_Task objective_. When a line in the entries contains the word "セキュリティ", copy that line in full.

Dataset entries
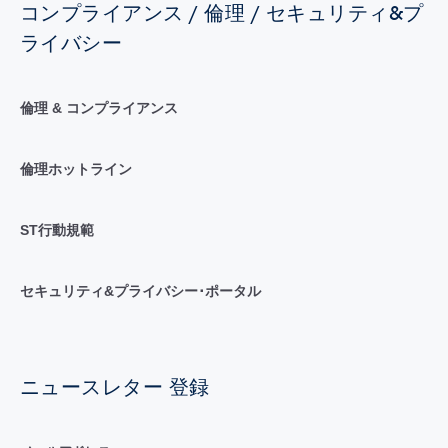
コンプライアンス / 倫理 / セキュリティ&プ
ライバシー
倫理 & コンプライアンス
倫理ホットライン
ST行動規範
セキュリティ&プライバシー･ポータル
ニュースレター 登録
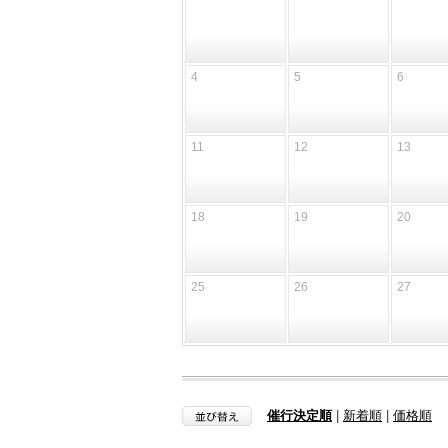
4
5
6
11
12
13
18
19
20
25
26
27
催行決定順
|
新着順
|
価格順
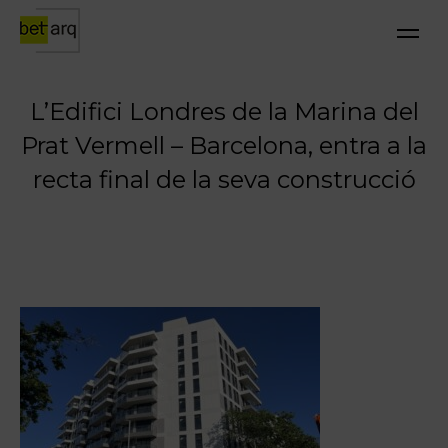
L’Edifici Londres de la Marina del
Prat Vermell – Barcelona, entra a la
recta final de la seva construcció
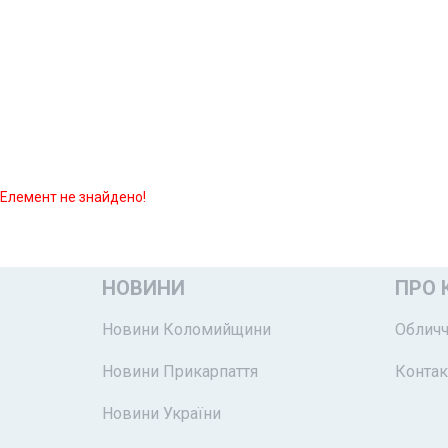
Елемент не знайдено!
НОВИНИ
ПРО 
Новини Коломийщини
Обличч
Новини Прикарпаття
Контак
Новини України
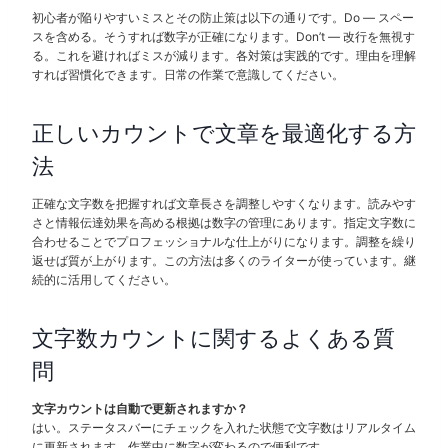
初心者が陥りやすいミスとその防止策は以下の通りです。Do — スペー
スを含める。そうすれば数字が正確になります。Don’t — 改行を無視す
る。これを避ければミスが減ります。各対策は実践的です。理由を理解
すれば習慣化できます。日常の作業で意識してください。
正しいカウントで文章を最適化する方
法
正確な文字数を把握すれば文章長さを調整しやすくなります。読みやす
さと情報伝達効果を高める根拠は数字の管理にあります。指定文字数に
合わせることでプロフェッショナルな仕上がりになります。調整を繰り
返せば質が上がります。この方法は多くのライターが使っています。継
続的に活用してください。
文字数カウントに関するよくある質
問
文字カウントは自動で更新されますか？
はい。ステータスバーにチェックを入れた状態で文字数はリアルタイム
に更新されます。作業中に数字が変わるので便利です。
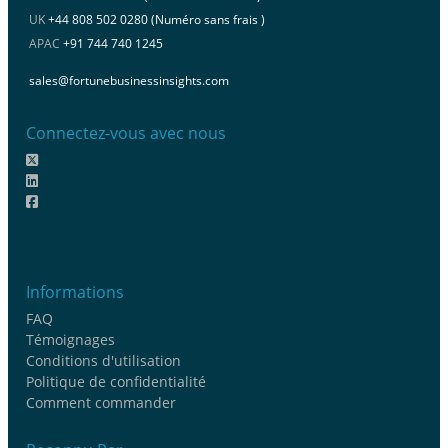
UK
+44 808 502 0280 (Numéro sans frais )
APAC
+91 744 740 1245
sales@fortunebusinessinsights.com
Connectez-vous avec nous
Informations
FAQ
Témoignages
Conditions d'utilisation
Politique de confidentialité
Comment commander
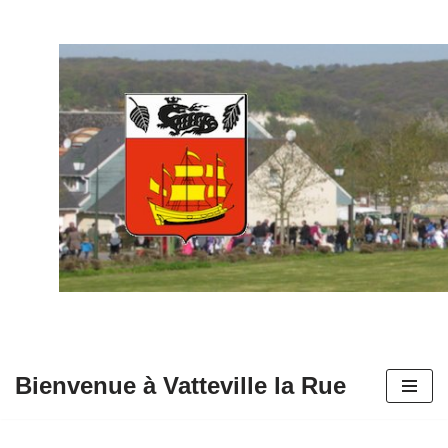
Aller
au
contenu
Bienvenue à Vatteville la Rue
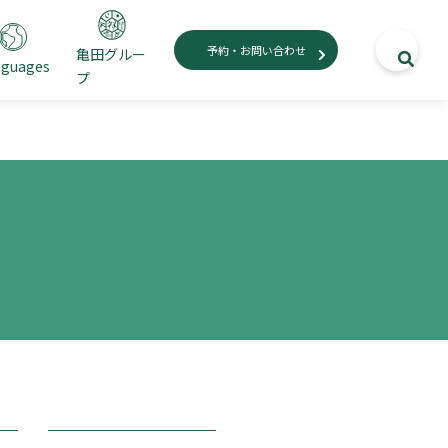
予約・お問い合わせ
亀田グルー
nguages
プ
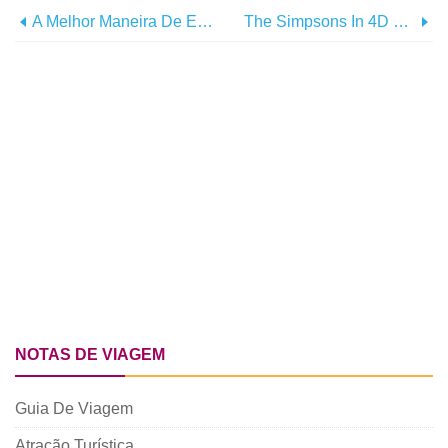
A Melhor Maneira De Embalar Uma Sacola De Praia
The Simpsons In 4D É Inaugurado Na Broadway Na Praia
NOTAS DE VIAGEM
Guia De Viagem
Atração Turística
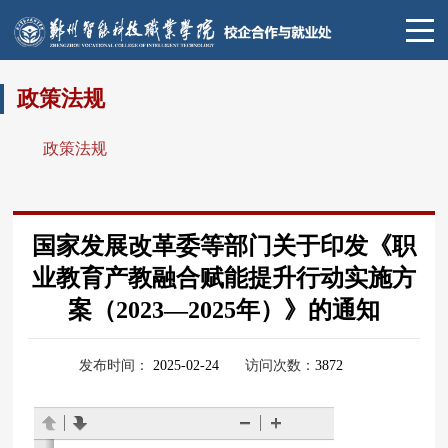
政策法规
政策法规
国家发展改革委等部门关于印发《职
业教育产教融合赋能提升行动实施方
案（2023—2025年）》的通知
发布时间：
2025-02-24
访问次数：
3872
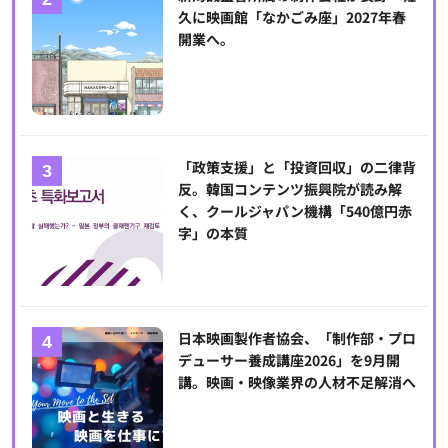
久に映画館「なかごみ座」2027年春
開業へ。
「政策支援」と「投資回収」の二律背
反。韓国コンテンツ振興院が読み解
く、クールジャパン機構「540億円赤
字」の本質
日本映画製作者協会、「制作部・プロ
デューサー養成講座2026」を9月開
講。映画・映像業界の人材不足解消へ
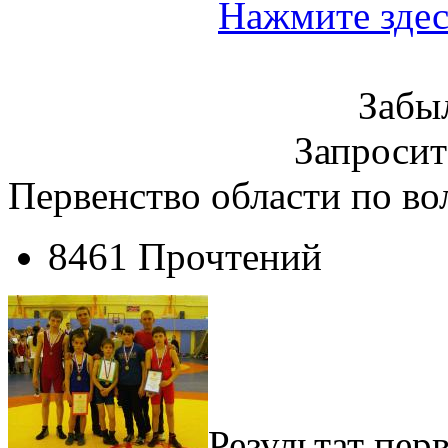
Нажмите здес
Забы
Запроси
Первенство области по во
8461 Прочтений
Результат пер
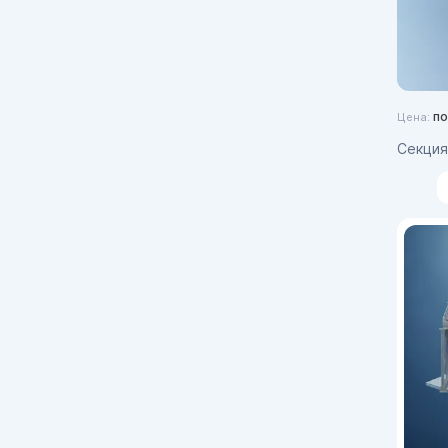
по
Цена:
Секция апп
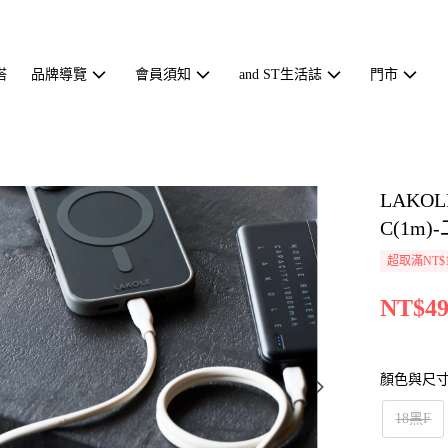
搭
品牌導覽
會員須知
and ST生活誌
門市
LAKOL
C(1m)-
超取滿NT$1
NT$49
顏色與尺
18黑F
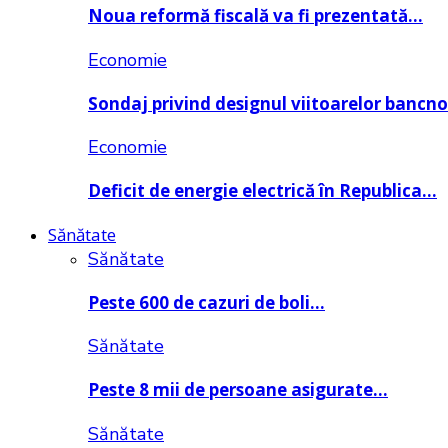
Noua reformă fiscală va fi prezentată…
Economie
Sondaj privind designul viitoarelor bancn
Economie
Deficit de energie electrică în Republica…
Sănătate
Sănătate
Peste 600 de cazuri de boli…
Sănătate
Peste 8 mii de persoane asigurate…
Sănătate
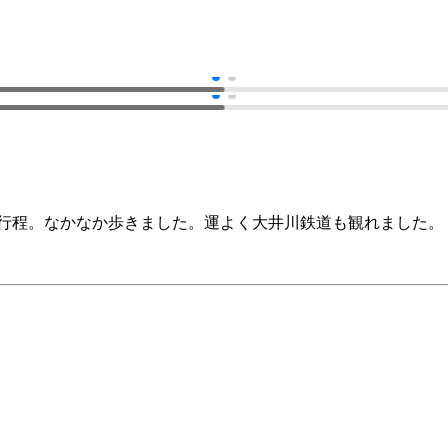
の行程。なかなか歩きました。運よく大井川鉄道も観れました。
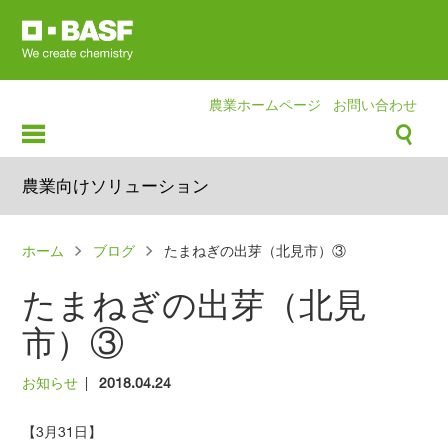
Skip
to
main
content
農業ホームページ
お問い合わせ
農業向けソリューション
パ
ホーム
ブログ
たまねぎの出芽（北見市）③
ン
たまねぎの出芽（北見
く
ず
市）③
お知らせ
|
2018.04.24
【3月31日】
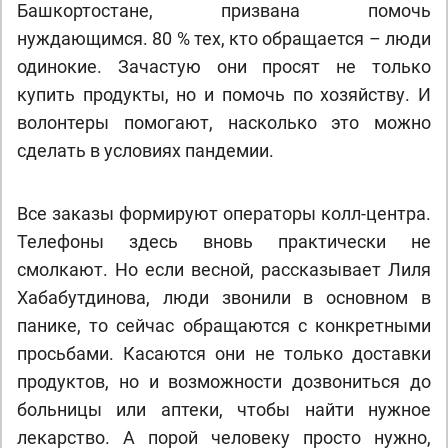
Башкортостане, призвана помочь
нуждающимся. 80 % тех, кто обращается – люди
одинокие. Зачастую они просят не только
купить продукты, но и помочь по хозяйству. И
волонтеры помогают, насколько это можно
сделать в условиях пандемии.
Все заказы формируют операторы колл-центра.
Телефоны здесь вновь практически не
смолкают. Но если весной, рассказывает Лиля
Хабабутдинова, люди звонили в основном в
панике, то сейчас обращаются с конкретными
просьбами. Касаются они не только доставки
продуктов, но и возможности дозвониться до
больницы или аптеки, чтобы найти нужное
лекарство. А порой человеку просто нужно,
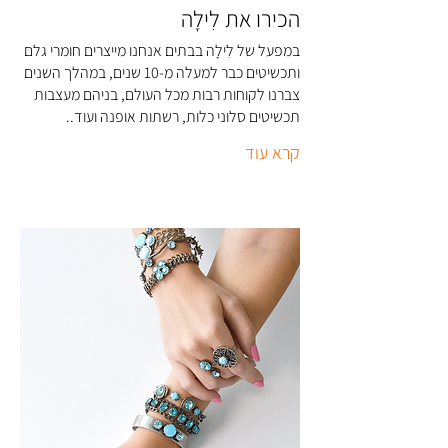
הכירו את לִילָה
במפעל של לִילָה בבתים אנחנו מייצרים חומרי גלם
ותכשיטים כבר למעלה מ-10 שנים, במהלך השנים
צברנו לקוחות רבות מכל העולם, בניהם מעצבות
תכשיטים סלוני כלות, רשתות אופנה ועוד..
קרא עוד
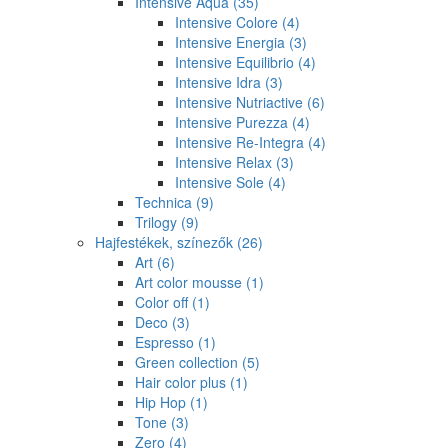
Intensive Aqua
(35)
Intensive Colore
(4)
Intensive Energia
(3)
Intensive Equilibrio
(4)
Intensive Idra
(3)
Intensive Nutriactive
(6)
Intensive Purezza
(4)
Intensive Re-Integra
(4)
Intensive Relax
(3)
Intensive Sole
(4)
Technica
(9)
Trilogy
(9)
Hajfestékek, színezők
(26)
Art
(6)
Art color mousse
(1)
Color off
(1)
Deco
(3)
Espresso
(1)
Green collection
(5)
Hair color plus
(1)
Hip Hop
(1)
Tone
(3)
Zero
(4)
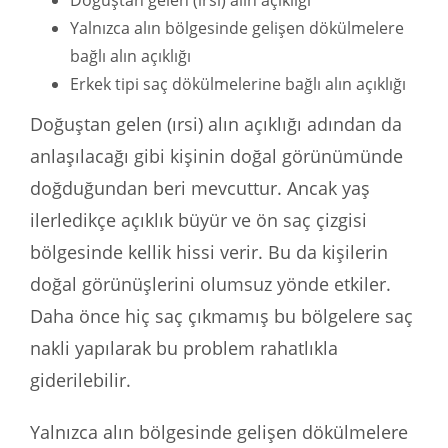
Doğuştan gelen (ırsi) alın açıklığı
Yalnızca alın bölgesinde gelişen dökülmelere
bağlı alın açıklığı
Erkek tipi saç dökülmelerine bağlı alın açıklığı
Doğuştan gelen (ırsi) alın açıklığı adından da
anlaşılacağı gibi kişinin doğal görünümünde
doğduğundan beri mevcuttur. Ancak yaş
ilerledikçe açıklık büyür ve ön saç çizgisi
bölgesinde kellik hissi verir. Bu da kişilerin
doğal görünüşlerini olumsuz yönde etkiler.
Daha önce hiç saç çıkmamış bu bölgelere saç
nakli yapılarak bu problem rahatlıkla
giderilebilir.
Yalnızca alın bölgesinde gelişen dökülmelere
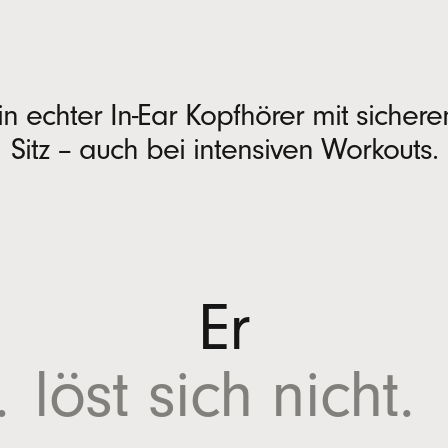
in echter In-Ear Kopfhörer mit sicher
Sitz – auch bei intensiven Workouts.
Er
.
löst
sich nicht.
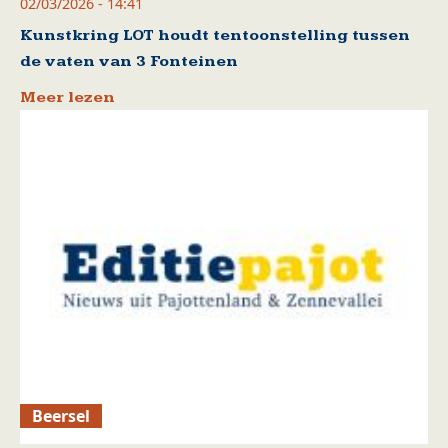
02/03/2026 - 14:41
Kunstkring LOT houdt tentoonstelling tussen
de vaten van 3 Fonteinen
Meer lezen
Beersel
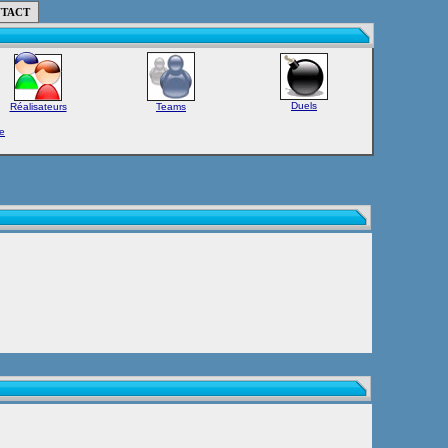
TACT
Duels
Réalisateurs
Teams
e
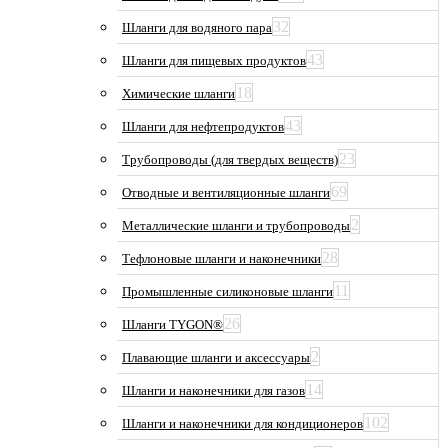
32
Шланги для водяного пара
43
Шланги для пищевых продуктов
18
Химические шланги
43
Шланги для нефтепродуктов
23
Трубопроводы (для твердых веществ)
69
Отводные и вентиляционные шланги
2
Металлические шланги и трубопроводы
28
Тефлоновые шланги и наконечники
11
Промышленные силиконовые шланги
26
Шланги TYGON®
2
Плавающие шланги и аксессуары
14
Шланги и наконечники для газов
102
Шланги и наконечники для кондиционеров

_Answer_.
コンプライアンス / 倫理 / セキュリティ&プ
セキュリティ&プライバシー･ポータル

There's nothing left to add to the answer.